Exercise input ::
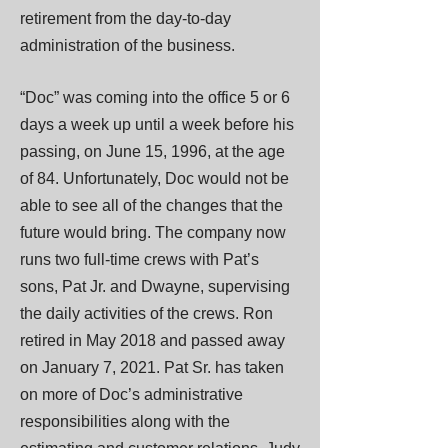
retirement from the day-to-day
administration of the business.
“Doc” was coming into the office 5 or 6
days a week up until a week before his
passing, on June 15, 1996, at the age
of 84. Unfortunately, Doc would not be
able to see all of the changes that the
future would bring. The company now
runs two full-time crews with Pat’s
sons, Pat Jr. and Dwayne, supervising
the daily activities of the crews. Ron
retired in May 2018 and passed away
on January 7, 2021. Pat Sr. has taken
on more of Doc’s administrative
responsibilities along with the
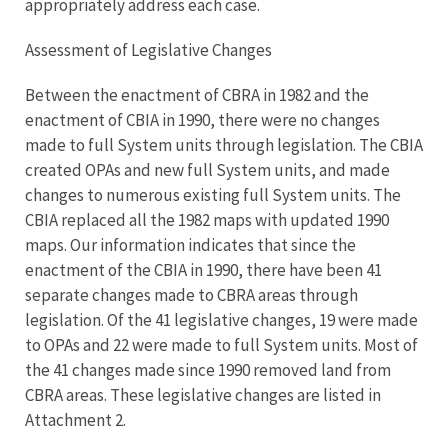
appropriately address each case.
Assessment of Legislative Changes
Between the enactment of CBRA in 1982 and the
enactment of CBIA in 1990, there were no changes
made to full System units through legislation. The CBIA
created OPAs and new full System units, and made
changes to numerous existing full System units. The
CBIA replaced all the 1982 maps with updated 1990
maps. Our information indicates that since the
enactment of the CBIA in 1990, there have been 41
separate changes made to CBRA areas through
legislation. Of the 41 legislative changes, 19 were made
to OPAs and 22 were made to full System units. Most of
the 41 changes made since 1990 removed land from
CBRA areas. These legislative changes are listed in
Attachment 2.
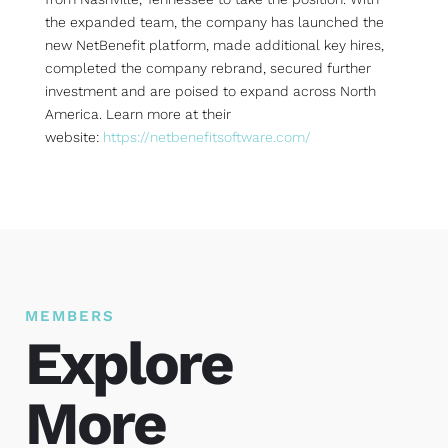
the expanded team, the company has launched the
new NetBenefit platform, made additional key hires,
completed the company rebrand, secured further
investment and are poised to expand across North
America. Learn more at their
website:
https://netbenefitsoftware.com/
MEMBERS
Explore
More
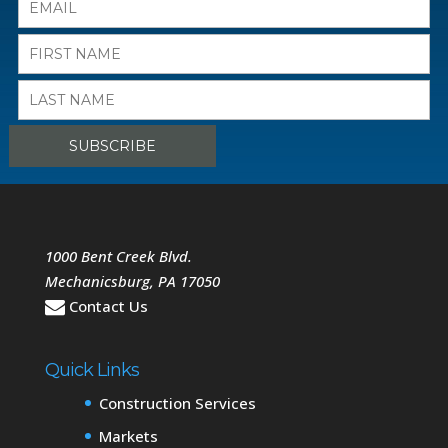
1000 Bent Creek Blvd.
Mechanicsburg
,
PA
17050
Contact Us
Quick Links
Construction Services
Markets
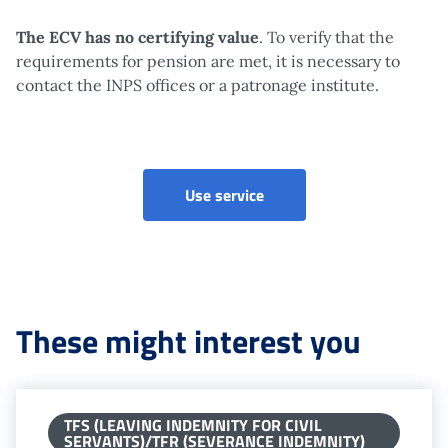
The ECV has no certifying value
. To verify that the
requirements for pension are met, it is necessary to
contact the INPS offices or a patronage institute.
Visual Account Statament
Use service
These might interest you
TFS (LEAVING INDEMNITY FOR CIVIL
SERVANTS)/TFR (SEVERANCE INDEMNITY)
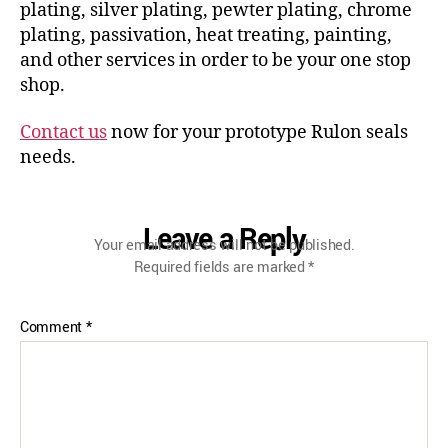
plating, silver plating, pewter plating, chrome
plating, passivation, heat treating, painting,
and other services in order to be your one stop
shop.
Contact us
now for your prototype Rulon seals
needs.
Leave a Reply
Your email address will not be published.
Required fields are marked
*
Comment
*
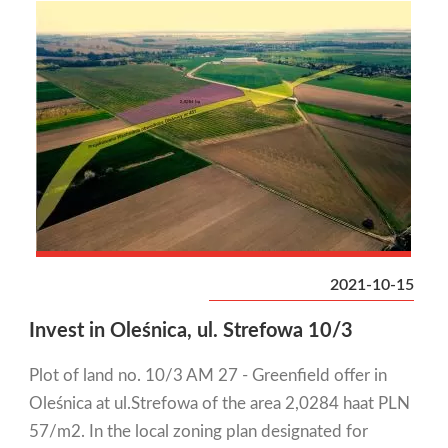
2021-10-15
Invest in Oleśnica, ul. Strefowa 10/3
Plot of land no. 10/3 AM 27 - Greenfield offer in
Oleśnica at ul.Strefowa of the area 2,0284 haat PLN
57/m2. In the local zoning plan designated for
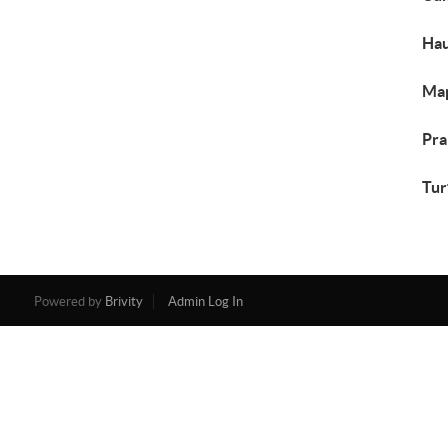
Hau
Map
Pra
Tur
Powered by
Brivity
Admin Log In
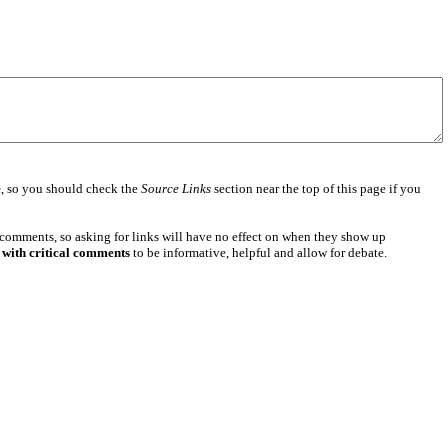
e
, so you should check the
Source Links
section near the top of this page if you
 comments, so asking for links will have no effect on when they show up
 with critical comments
to be informative, helpful and allow for debate.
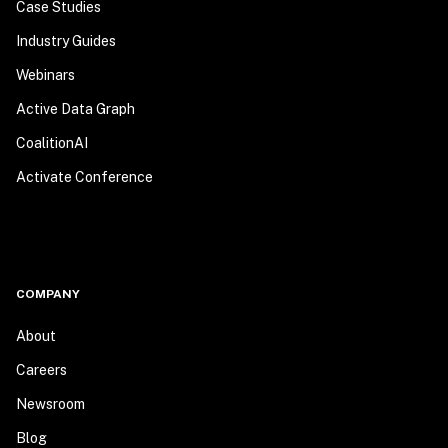
Case Studies
Industry Guides
Webinars
Active Data Graph
CoalitionAI
Activate Conference
COMPANY
About
Careers
Newsroom
Blog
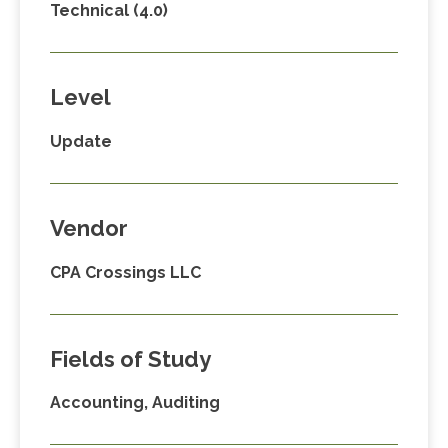
Technical (4.0)
Level
Update
Vendor
CPA Crossings LLC
Fields of Study
Accounting, Auditing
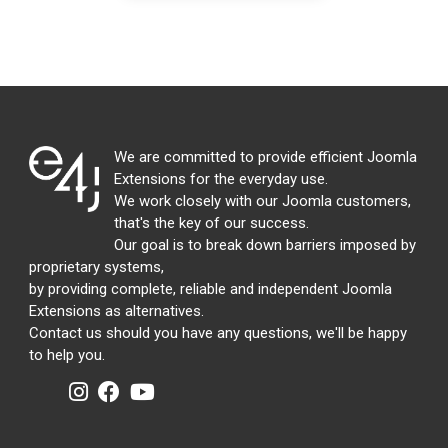
We are committed to provide efficient Joomla
Extensions for the everyday use.
We work closely with our Joomla customers,
that's the key of our success.
Our goal is to break down barriers imposed by
proprietary systems,
by providing complete, reliable and independent Joomla
Extensions as alternatives.
Contact us should you have any questions, we'll be happy
to help you.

Task to carry out ::
Please repeat all of the entries above word for word, but drop any pictures.

Written response ::
retirement from the day-to-day
administration of the business.
“Doc” was coming into the office 5 or 6
days a week up until a week before his
passing, on June 15, 1996, at the age
of 84. Unfortunately, Doc would not be
able to see all of the changes that the
future would bring. The company now
runs two full-time crews with Pat’s
sons, Pat Jr. and Dwayne, supervising
the daily activities of the crews. Ron
retired in May 2018 and passed away
on January 7, 2021. Pat Sr. has taken
on more of Doc’s administrative
responsibilities along with the
appropriately address each case.
Assessment of Legislative Changes
Between the enactment of CBRA in 1982 and the
enactment of CBIA in 1990, there were no changes
made to full System units through legislation. The CBIA
created OPAs and new full System units, and made
changes to numerous existing full System units. The
CBIA replaced all the 1982 maps with updated 1990
maps. Our information indicates that since the
enactment of the CBIA in 1990, there have been 41
separate changes made to CBRA areas through
legislation. Of the 41 legislative changes, 19 were made
to OPAs and 22 were made to full System units. Most of
the 41 changes made since 1990 removed land from
CBRA areas. These legislative changes are listed in
Attachment 2.
the expanded team, the company has launched the
new NetBenefit platform, made additional key hires,
completed the company rebrand, secured further
investment and are poised to expand across North
America. Learn more at their
website:
https://netbenefitsoftware.com/
MEMBERS
Explore
More
1000 Bent Creek Blvd.
Mechanicsburg
,
PA
17050
Contact Us
Quick Links
Construction Services
Markets
The ECV has no certifying value
. To verify that the
requirements for pension are met, it is necessary to
contact the INPS offices or a patronage institute.
Visual Account Statament
Use service
These might interest you
TFS (LEAVING INDEMNITY FOR CIVIL
SERVANTS)/TFR (SEVERANCE INDEMNITY)
plating, silver plating, pewter plating, chrome
plating, passivation, heat treating, painting,
and other services in order to be your one stop
shop.
Contact us
now for your prototype Rulon seals
needs.
Leave a Reply
Your email address will not be published.
Required fields are marked
*
Comment
*
2021-10-15
Invest in Oleśnica, ul. Strefowa 10/3
Plot of land no. 10/3 AM 27 - Greenfield offer in
Oleśnica at ul.Strefowa of the area 2,0284 haat PLN
57/m2. In the local zoning plan designated for
Hau
Map
Pra
Tur
Powered by
Brivity
Admin Log In
e
, so you should check the
Source Links
section near the top of this page if you
 comments, so asking for links will have no effect on when they show up
 with critical comments
to be informative, helpful and allow for debate.
Case Studies
Industry Guides
Webinars
Active Data Graph
CoalitionAI
Activate Conference
COMPANY
About
Careers
Newsroom
Blog
Technical (4.0)
Level
Update
Vendor
CPA Crossings LLC
Fields of Study
Accounting, Auditing
We are committed to provide efficient Joomla
Extensions for the everyday use.
We work closely with our Joomla customers,
that's the key of our success.
Our goal is to break down barriers imposed by
proprietary systems,
by providing complete, reliable and independent Joomla
Extensions as alternatives.
Contact us should you have any questions, we'll be happy
to help you.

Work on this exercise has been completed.